### INSTRUCTIONS TO FOLLOW
Scan the lines below; pull out those with "مورد".

....

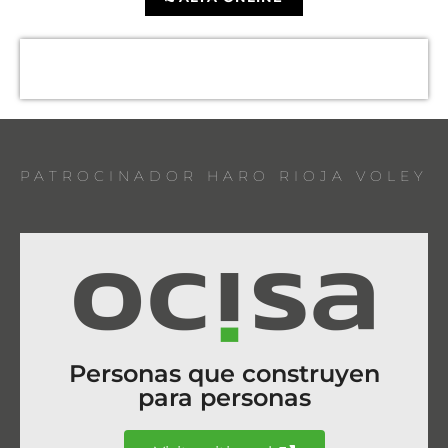
PATROCINADOR HARO RIOJA VOLEY
Personas que construyen
para personas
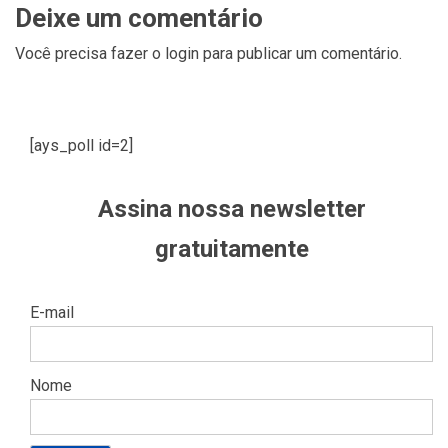
Deixe um comentário
Você precisa fazer o
login
para publicar um comentário.
[ays_poll id=2]
Assina nossa newsletter
gratuitamente
E-mail
Nome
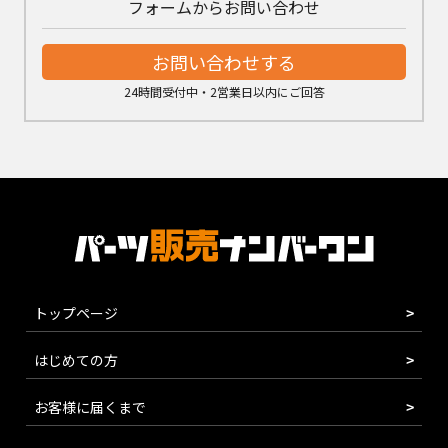
フォームからお問い合わせ
お問い合わせする
24時間受付中・2営業日以内にご回答
トップページ
はじめての方
お客様に届くまで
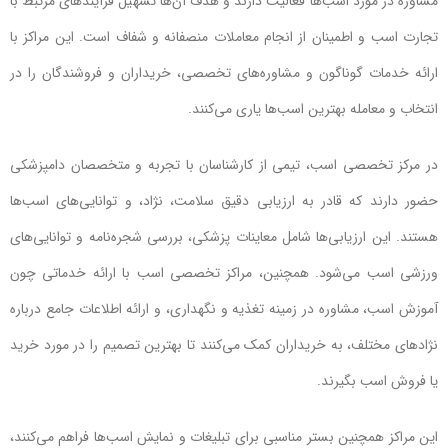
مشاوره در مورد اسب‌ها فعالیت دارند و هدف آن‌ها تسهیل فرآیندهای مرتبط با
تجارت اسب و اطمینان از انجام معاملات منصفانه و شفاف است. این مراکز با
ارائه خدمات گوناگون و مشاوره‌های تخصصی، خریداران و فروشندگان را در
انتخاب و معامله بهترین اسب‌ها یاری می‌کنند.
در مرکز تخصصی اسب، تیمی از کارشناسان با تجربه و متخصصان دامپزشکی
حضور دارند که قادر به ارزیابی دقیق سلامت، نژاد، و توانایی‌های اسب‌ها
هستند. این ارزیابی‌ها شامل معاینات پزشکی، بررسی شجره‌نامه و توانایی‌های
ورزشی اسب می‌شود. همچنین، مراکز تخصصی اسب با ارائه خدماتی چون
آموزش اسب، مشاوره در زمینه تغذیه و نگهداری، و ارائه اطلاعات جامع درباره
نژادهای مختلف، به خریداران کمک می‌کنند تا بهترین تصمیم را در مورد خرید
یا فروش اسب بگیرند.
این مراکز همچنین بستر مناسبی برای تبلیغات و نمایش اسب‌ها فراهم می‌کنند،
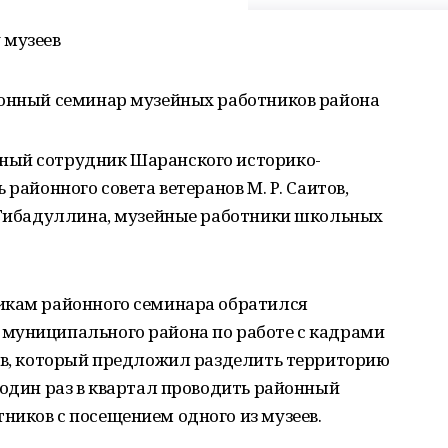
 музеев
йонный семинар музейных работников района
ный сотрудник Шаранского историко-
 районного совета ветеранов М. Р. Саитов,
. Гибадуллина, музейные работники школьных
икам районного семинара обратился
муниципального района по работе с кадрами
ров, который предложил разделить территорию
 один раз в квартал проводить районный
ников с посещением одного из музеев.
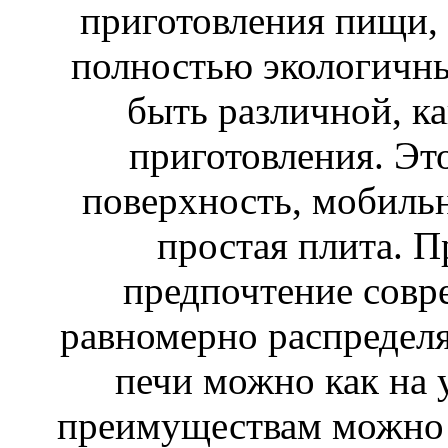
приготовления пищи, 
полностью экологичны
быть различной, ка
приготовления. Эт
поверхность, мобильн
простая плита. П
предпочтение совр
равномерно распределя
печи можно как на 
преимуществам можно 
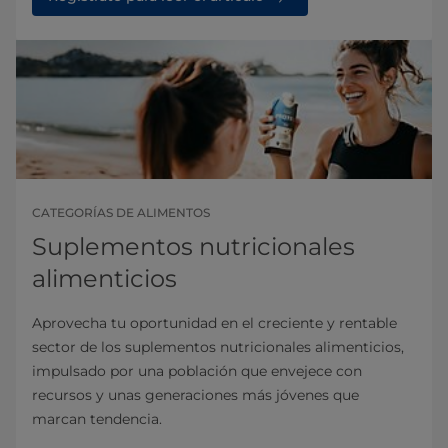
CATEGORÍAS DE ALIMENTOS
Suplementos nutricionales
alimenticios
Aprovecha tu oportunidad en el creciente y rentable
sector de los suplementos nutricionales alimenticios,
impulsado por una población que envejece con
recursos y unas generaciones más jóvenes que
marcan tendencia.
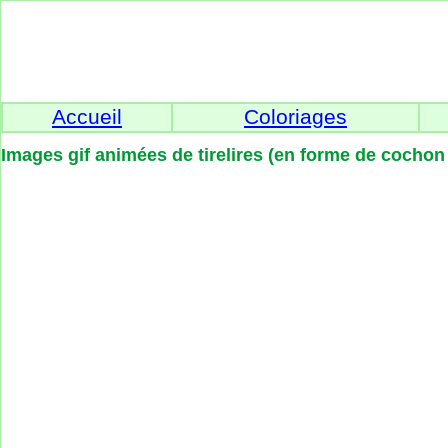
Accueil
Coloriages
Images gif animées de tirelires (en forme de cochon 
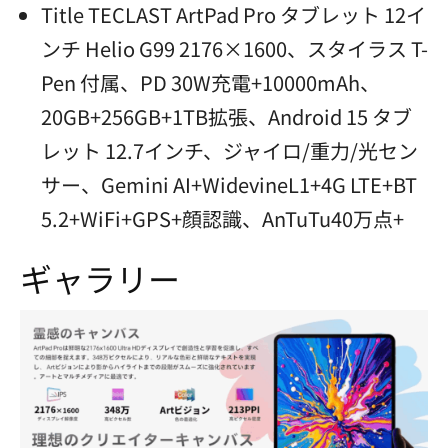
Title TECLAST ArtPad Pro タブレット 12イ
ンチ Helio G99 2176×1600、スタイラス T-
Pen 付属、PD 30W充電+10000mAh、
20GB+256GB+1TB拡張、Android 15 タブ
レット 12.7インチ、ジャイロ/重力/光セン
サー、Gemini AI+WidevineL1+4G LTE+BT
5.2+WiFi+GPS+顔認識、AnTuTu40万点+
ギャラリー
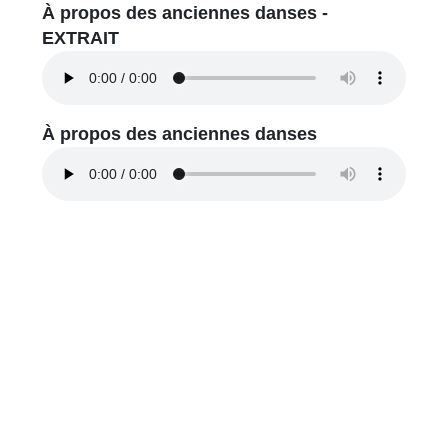
À propos des anciennes danses -
EXTRAIT
À propos des anciennes danses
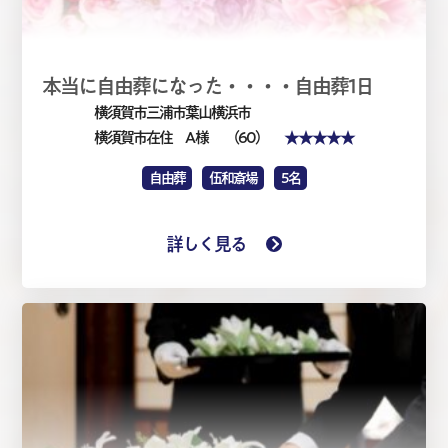
本当に自由葬になった・・・・自由葬1日
横須賀市三浦市葉山横浜市
★★★★★
横須賀市在住 A 様
（60）
自由葬
伍和斎場
5名
詳しく見る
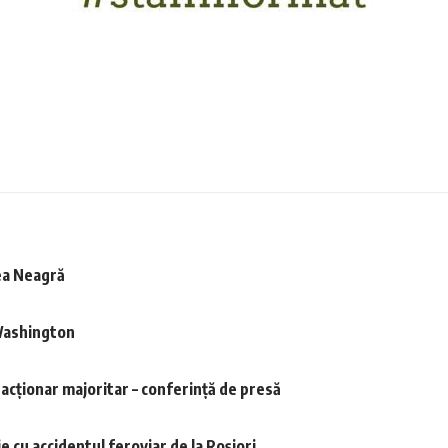
rea Neagră
 Washington
acționar majoritar – conferință de presă
e cu accidentul feroviar de la Roșiori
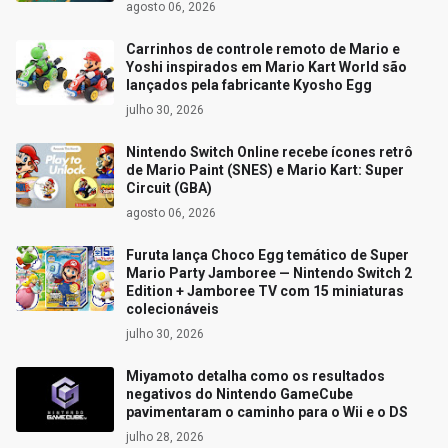
agosto 06, 2026
Carrinhos de controle remoto de Mario e
Yoshi inspirados em Mario Kart World são
lançados pela fabricante Kyosho Egg
julho 30, 2026
Nintendo Switch Online recebe ícones retrô
de Mario Paint (SNES) e Mario Kart: Super
Circuit (GBA)
agosto 06, 2026
Furuta lança Choco Egg temático de Super
Mario Party Jamboree — Nintendo Switch 2
Edition + Jamboree TV com 15 miniaturas
colecionáveis
julho 30, 2026
Miyamoto detalha como os resultados
negativos do Nintendo GameCube
pavimentaram o caminho para o Wii e o DS
julho 28, 2026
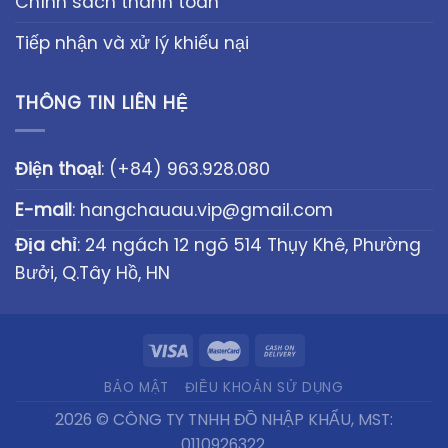
Chính sách thanh toán
Tiếp nhận và xử lý khiếu nại
THÔNG TIN LIÊN HỆ
Điện thoại
:
(+84) 963.928.080
E-mail
:
hangchauau.vip@gmail.com
Địa chỉ
: 24 ngách 12 ngõ 514 Thụy Khê, Phường
Bưởi, Q.Tây Hồ, HN
BẢO MẬT
ĐIỀU KHOẢN SỬ DỤNG
2026 © CÔNG TY TNHH ĐỒ NHẬP KHẨU, MST:
0110926322.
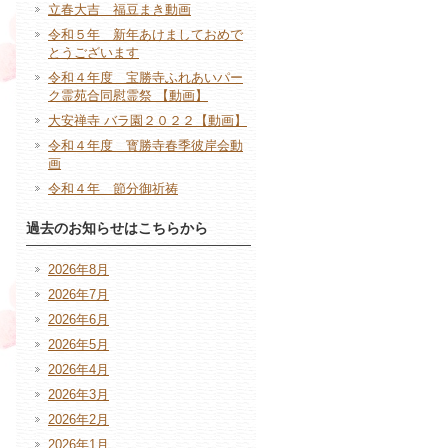
立春大吉 福豆まき動画
令和５年 新年あけましておめで
とうございます
令和４年度 宝勝寺ふれあいパー
ク霊苑合同慰霊祭 【動画】
大安禅寺 バラ園２０２２【動画】
令和４年度 寳勝寺春季彼岸会動
画
令和４年 節分御祈祷
過去のお知らせはこちらから
2026年8月
2026年7月
2026年6月
2026年5月
2026年4月
2026年3月
2026年2月
2026年1月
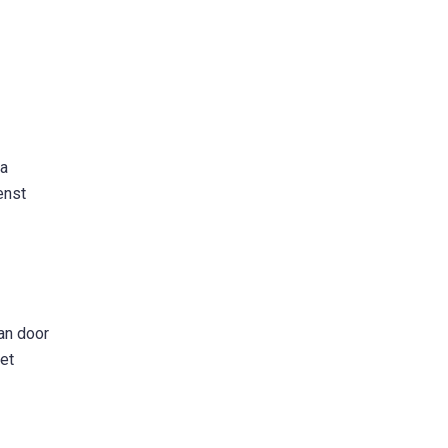
ra
enst
an door
et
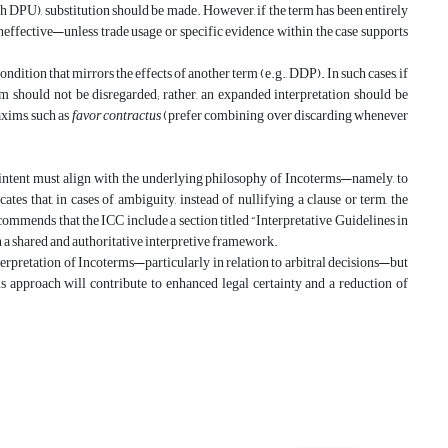
th DPU), substitution should be made. However, if the term has been entirely
neffective—unless trade usage or specific evidence within the case supports
condition that mirrors the effects of another term (e.g., DDP). In such cases, if
m should not be disregarded; rather, an expanded interpretation should be
axims, such as
favor contractus
(prefer combining over discarding whenever
es’ intent must align with the underlying philosophy of Incoterms—namely, to
cates that, in cases of ambiguity, instead of nullifying a clause or term, the
ecommends that the ICC include a section titled “Interpretative Guidelines in
ith a shared and authoritative interpretive framework.
 interpretation of Incoterms—particularly in relation to arbitral decisions—but
this approach will contribute to enhanced legal certainty and a reduction of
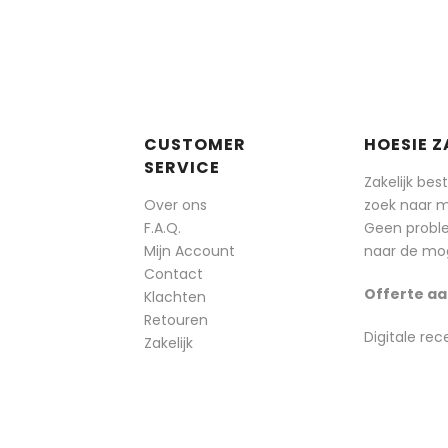
CUSTOMER
HOESIE Z
SERVICE
Zakelijk bes
Over ons
zoek naar 
F.A.Q.
Geen probl
Mijn Account
naar de mog
Contact
Offerte aa
Klachten
Retouren
Digitale rec
Zakelijk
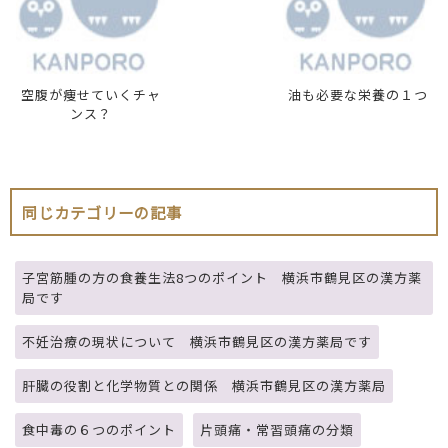
空腹が痩せていくチャ
油も必要な栄養の１つ
ンス？
同じカテゴリーの記事
子宮筋腫の方の食養生法8つのポイント 横浜市鶴見区の漢方薬
局です
不妊治療の現状について 横浜市鶴見区の漢方薬局です
肝臓の役割と化学物質との関係 横浜市鶴見区の漢方薬局
食中毒の６つのポイント
片頭痛・常習頭痛の分類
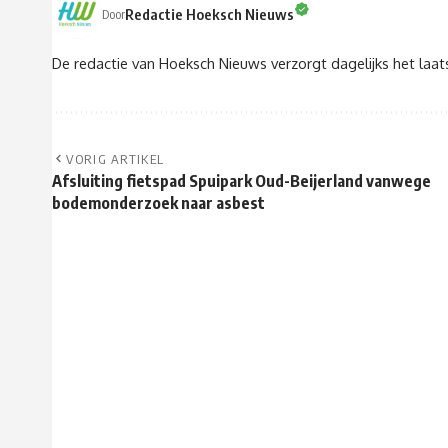
Redactie Hoeksch Nieuws
Door
De redactie van Hoeksch Nieuws verzorgt dagelijks het laa
VORIG ARTIKEL
Afsluiting fietspad Spuipark Oud-Beijerland vanwege
bodemonderzoek naar asbest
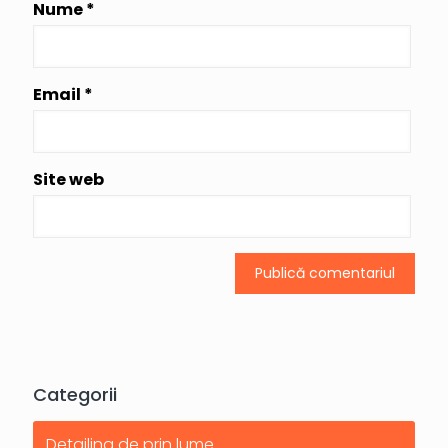
Nume
*
Email
*
Site web
Categorii
Detailing de prin lume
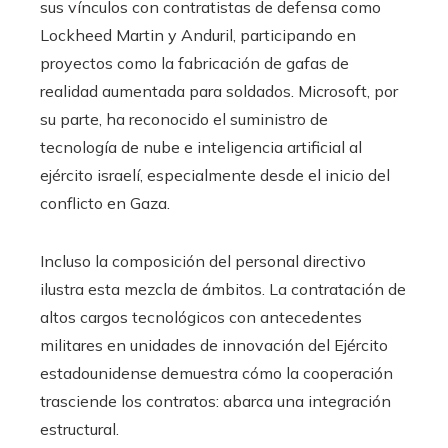
sus vínculos con contratistas de defensa como
Lockheed Martin y Anduril, participando en
proyectos como la fabricación de gafas de
realidad aumentada para soldados. Microsoft, por
su parte, ha reconocido el suministro de
tecnología de nube e inteligencia artificial al
ejército israelí, especialmente desde el inicio del
conflicto en Gaza.
Incluso la composición del personal directivo
ilustra esta mezcla de ámbitos. La contratación de
altos cargos tecnológicos con antecedentes
militares en unidades de innovación del Ejército
estadounidense demuestra cómo la cooperación
trasciende los contratos: abarca una integración
estructural.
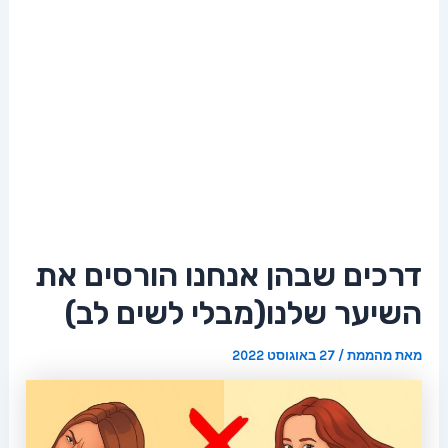
דרכים שבהן אנחנו הורסים את
השיער שלנו(מבלי לשים לב)
מאת
מהממת
/
27 באוגוסט 2022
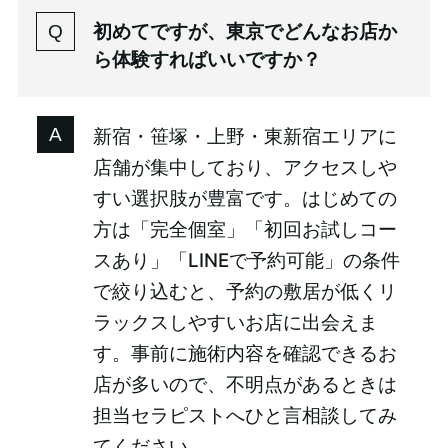
初めてですが、東京でどんなお店か
ら体験すればいいですか？
新宿・笹塚・上野・東新宿エリアに
店舗が集中しており、アクセスしや
すい選択肢が豊富です。はじめての
方は「完全個室」「初回お試しコー
スあり」「LINEで予約可能」の条件
で絞り込むと、予約の敷居が低くリ
ラックスしやすいお店に出会えま
す。事前に施術内容を確認できるお
店が多いので、不明点があるときは
担当セラピストへひと言相談してみ
てください。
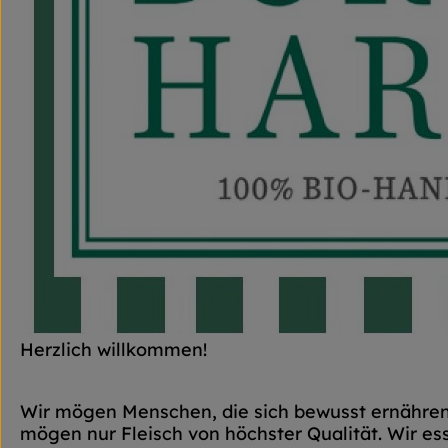
Herzlich willkommen!
Wir mögen Menschen, die sich bewusst ernähren 
mögen nur Fleisch von höchster Qualität. Wir e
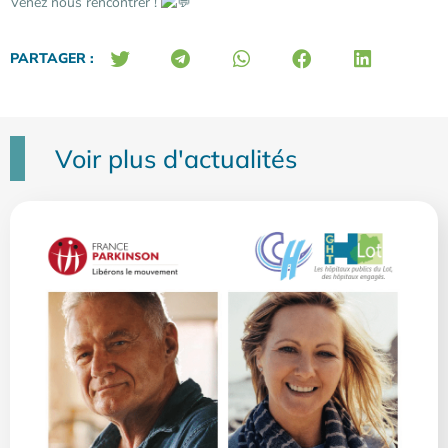
Venez nous rencontrer !
PARTAGER :
Voir plus d'actualités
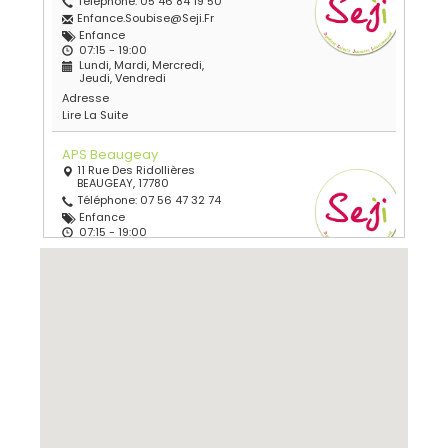
Téléphone: 05 46 84 19 50
Enfance.soubise@seji.fr
Enfance
07:15 - 19:00
Lundi, Mardi, Mercredi,
Jeudi, Vendredi
Adresse
Lire La Suite
APS Beaugeay
11 Rue Des Ridollières
BEAUGEAY, 17780
Téléphone: 07 56 47 32 74
Enfance
07:15 - 19:00
Lundi, Mardi, Jeudi,
Vendredi
Adresse
Lire La Suite
APS Champagne
Rue Des Écoles
Champagne, 17620
Téléphone: 05 46 97 07 99
Enfance
07:15 - 19:00
Lundi, Mardi, Jeudi,
Vendredi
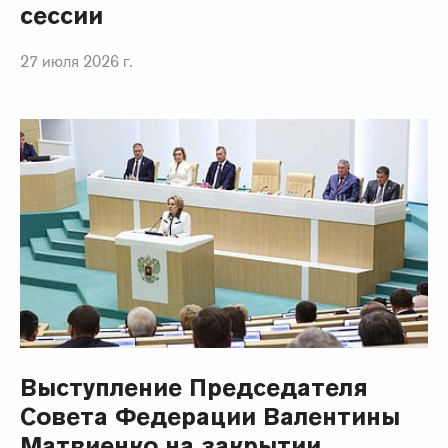
сессии
27 июля 2026 г.
Выступление Председателя
Совета Федерации Валентины
Матвиенко на закрытии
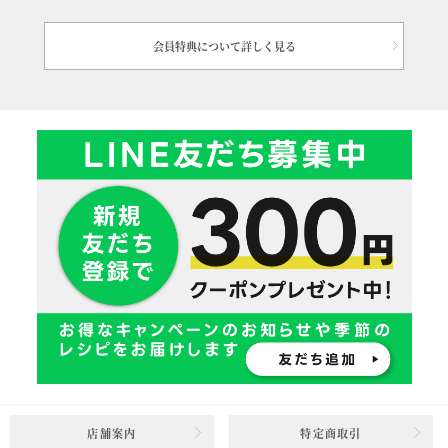
会員特典について詳しく見る
店舗案内
特定商取引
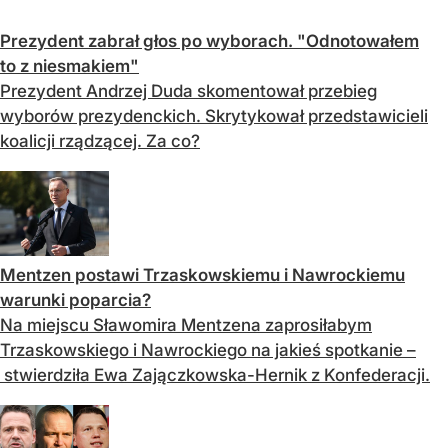
Prezydent zabrał głos po wyborach. "Odnotowałem
to z niesmakiem"
Prezydent Andrzej Duda skomentował przebieg
wyborów prezydenckich. Skrytykował przedstawicieli
koalicji rządzącej. Za co?
Mentzen postawi Trzaskowskiemu i Nawrockiemu
warunki poparcia?
Na miejscu Sławomira Mentzena zaprosiłabym
Trzaskowskiego i Nawrockiego na jakieś spotkanie –
stwierdziła Ewa Zajączkowska-Hernik z Konfederacji.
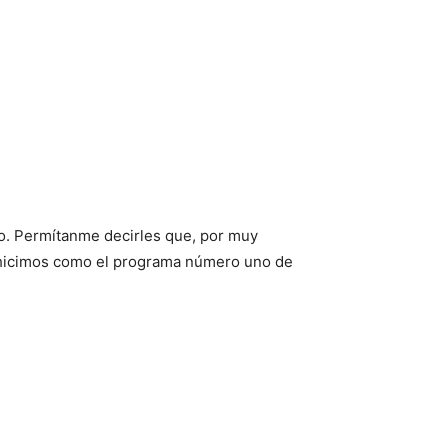
o. Permítanme decirles que, por muy
e hicimos como el programa número uno de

....

### FINISHED TASK
مشاوره در مورد اسب‌ها فعالیت دارند و هدف آن‌ها تسهیل فرآیندهای مرتبط با
نژادهای مختلف، به خریداران کمک می‌کنند تا بهترین تصمیم را در مورد خرید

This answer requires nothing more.